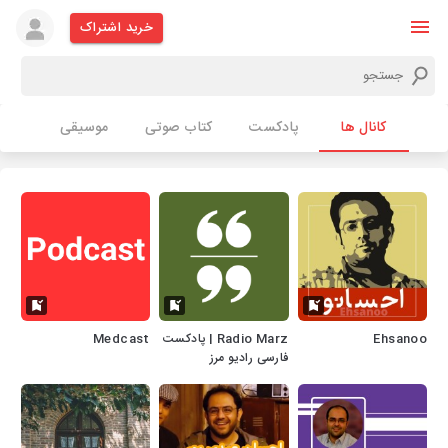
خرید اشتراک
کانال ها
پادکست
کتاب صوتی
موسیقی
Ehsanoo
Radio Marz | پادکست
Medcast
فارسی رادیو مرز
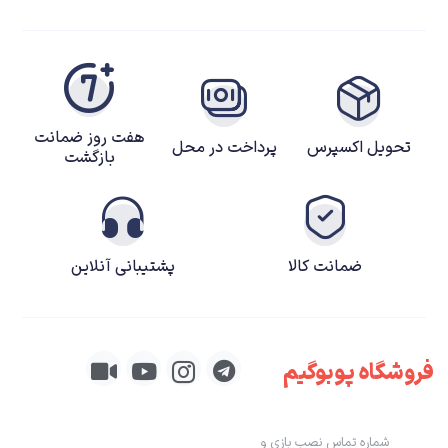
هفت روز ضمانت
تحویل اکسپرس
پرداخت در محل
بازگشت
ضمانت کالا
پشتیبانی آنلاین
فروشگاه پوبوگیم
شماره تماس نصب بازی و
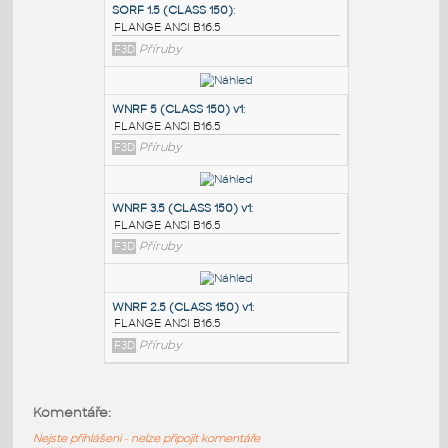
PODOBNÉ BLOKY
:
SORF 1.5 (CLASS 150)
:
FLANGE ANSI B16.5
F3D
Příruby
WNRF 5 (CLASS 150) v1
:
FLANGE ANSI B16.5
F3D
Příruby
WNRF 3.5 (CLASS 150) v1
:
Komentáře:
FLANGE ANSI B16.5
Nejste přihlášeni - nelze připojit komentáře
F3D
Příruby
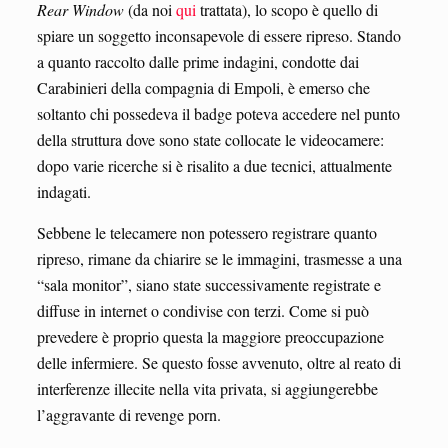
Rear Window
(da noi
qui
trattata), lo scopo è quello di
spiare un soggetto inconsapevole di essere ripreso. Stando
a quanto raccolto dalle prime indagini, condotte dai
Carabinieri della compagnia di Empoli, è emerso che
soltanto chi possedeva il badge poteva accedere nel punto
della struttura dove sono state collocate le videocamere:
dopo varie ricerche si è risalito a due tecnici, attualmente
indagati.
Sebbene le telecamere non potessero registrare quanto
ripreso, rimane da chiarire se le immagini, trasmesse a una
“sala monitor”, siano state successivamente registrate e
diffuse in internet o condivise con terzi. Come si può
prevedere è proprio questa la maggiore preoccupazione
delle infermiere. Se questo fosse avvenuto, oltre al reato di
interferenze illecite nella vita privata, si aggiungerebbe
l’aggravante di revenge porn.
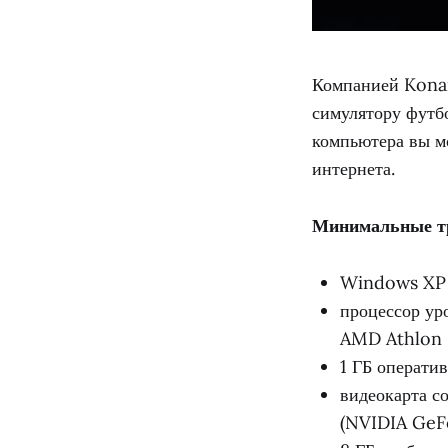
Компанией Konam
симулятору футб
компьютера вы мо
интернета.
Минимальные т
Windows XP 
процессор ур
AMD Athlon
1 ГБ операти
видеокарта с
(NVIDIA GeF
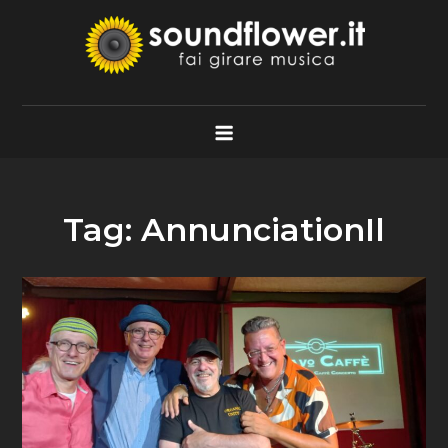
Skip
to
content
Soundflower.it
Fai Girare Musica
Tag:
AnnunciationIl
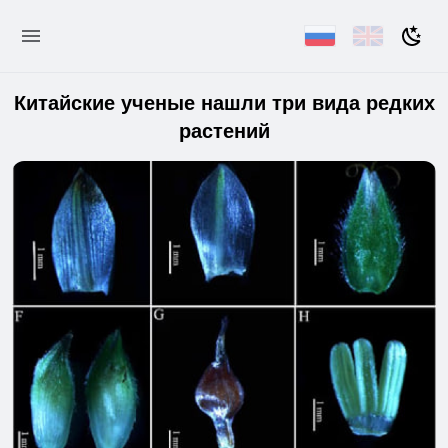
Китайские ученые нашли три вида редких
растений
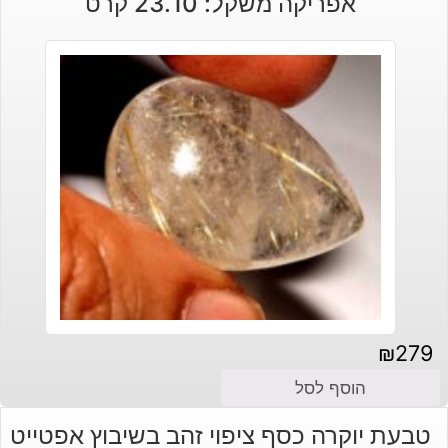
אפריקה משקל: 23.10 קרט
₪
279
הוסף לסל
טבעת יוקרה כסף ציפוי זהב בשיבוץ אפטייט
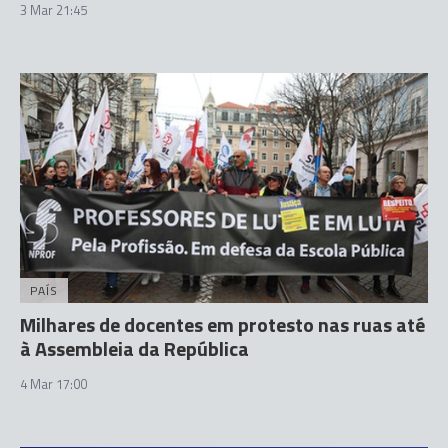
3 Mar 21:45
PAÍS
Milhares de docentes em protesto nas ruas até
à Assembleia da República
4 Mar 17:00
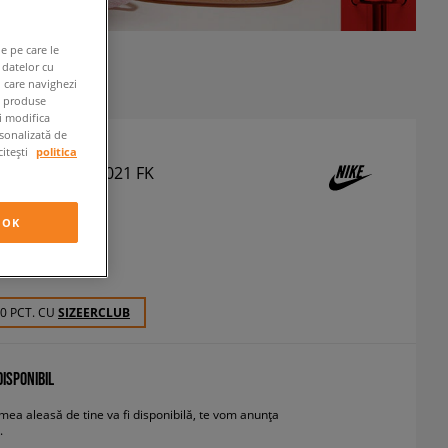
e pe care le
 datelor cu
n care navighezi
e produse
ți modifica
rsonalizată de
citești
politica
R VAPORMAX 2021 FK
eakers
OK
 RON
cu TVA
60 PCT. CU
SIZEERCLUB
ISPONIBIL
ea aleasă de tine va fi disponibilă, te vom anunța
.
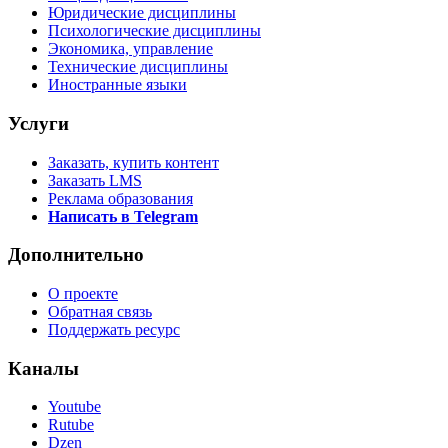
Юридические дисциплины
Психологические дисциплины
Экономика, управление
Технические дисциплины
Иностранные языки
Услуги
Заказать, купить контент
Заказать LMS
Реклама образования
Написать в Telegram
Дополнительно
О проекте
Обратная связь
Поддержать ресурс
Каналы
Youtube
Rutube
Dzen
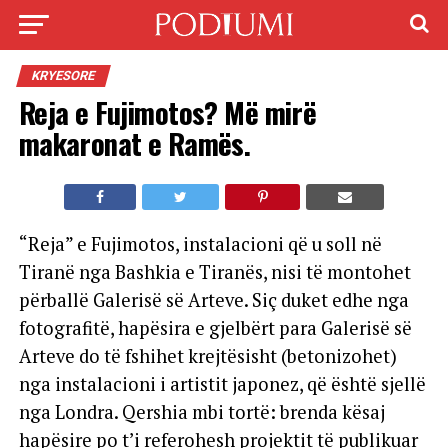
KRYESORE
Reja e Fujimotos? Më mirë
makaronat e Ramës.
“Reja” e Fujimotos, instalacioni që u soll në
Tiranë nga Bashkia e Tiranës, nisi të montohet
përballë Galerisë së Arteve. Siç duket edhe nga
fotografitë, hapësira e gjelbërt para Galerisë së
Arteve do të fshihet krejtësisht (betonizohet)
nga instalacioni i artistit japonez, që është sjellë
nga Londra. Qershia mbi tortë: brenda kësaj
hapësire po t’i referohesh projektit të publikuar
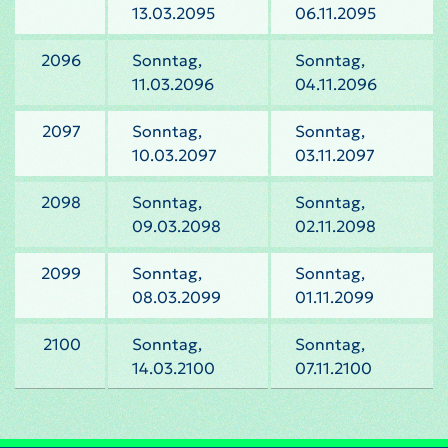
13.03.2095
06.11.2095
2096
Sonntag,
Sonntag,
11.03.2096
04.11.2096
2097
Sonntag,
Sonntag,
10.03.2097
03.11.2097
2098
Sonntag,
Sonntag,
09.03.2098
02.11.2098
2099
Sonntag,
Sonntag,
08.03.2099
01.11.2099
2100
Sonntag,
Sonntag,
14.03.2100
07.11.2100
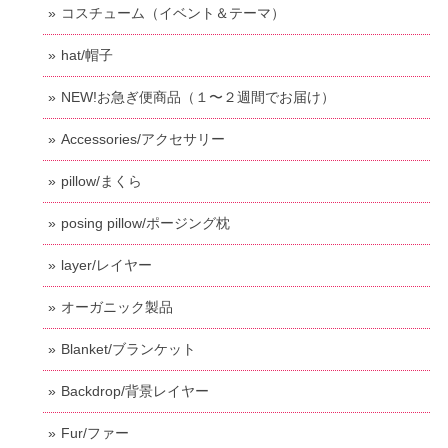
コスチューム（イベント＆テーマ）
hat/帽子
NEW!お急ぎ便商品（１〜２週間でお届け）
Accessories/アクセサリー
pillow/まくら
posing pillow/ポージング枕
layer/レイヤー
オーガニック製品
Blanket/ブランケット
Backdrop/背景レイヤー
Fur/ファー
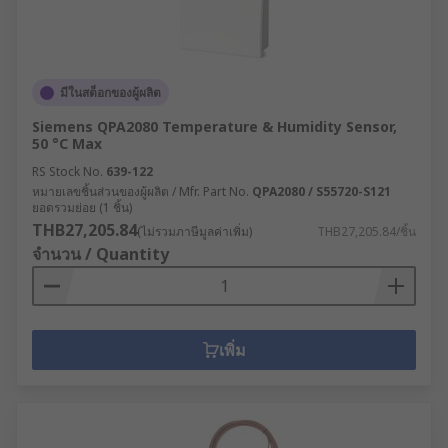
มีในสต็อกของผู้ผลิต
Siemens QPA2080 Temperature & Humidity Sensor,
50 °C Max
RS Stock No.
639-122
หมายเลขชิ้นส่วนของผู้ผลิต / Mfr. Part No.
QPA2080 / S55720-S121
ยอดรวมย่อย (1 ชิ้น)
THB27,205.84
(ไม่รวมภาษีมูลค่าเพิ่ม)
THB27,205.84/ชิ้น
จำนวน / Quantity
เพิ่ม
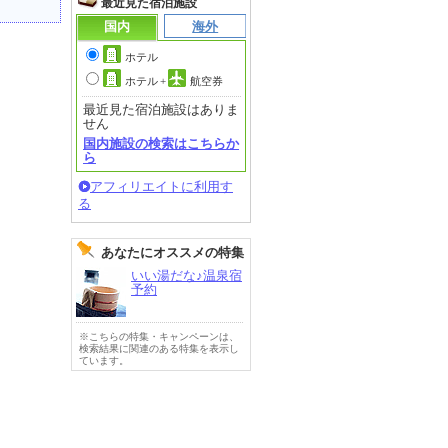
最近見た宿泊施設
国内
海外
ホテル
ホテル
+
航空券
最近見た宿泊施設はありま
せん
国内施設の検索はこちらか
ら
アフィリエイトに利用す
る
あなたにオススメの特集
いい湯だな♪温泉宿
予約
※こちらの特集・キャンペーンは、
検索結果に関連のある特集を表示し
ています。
- - - - - - -
| Exercise instructions |
Using the entries shown above, reproduce verbatim the lines from the line bearing "successivamente registrate e" to the line bearing "interferenze illecite nella", inclusive.

| Answer for the task |
“sala monitor”, siano state successivamente registrate e
diffuse in internet o condivise con terzi. Come si può
prevedere è proprio questa la maggiore preoccupazione
delle infermiere. Se questo fosse avvenuto, oltre al reato di
interferenze illecite nella vita privata, si aggiungerebbe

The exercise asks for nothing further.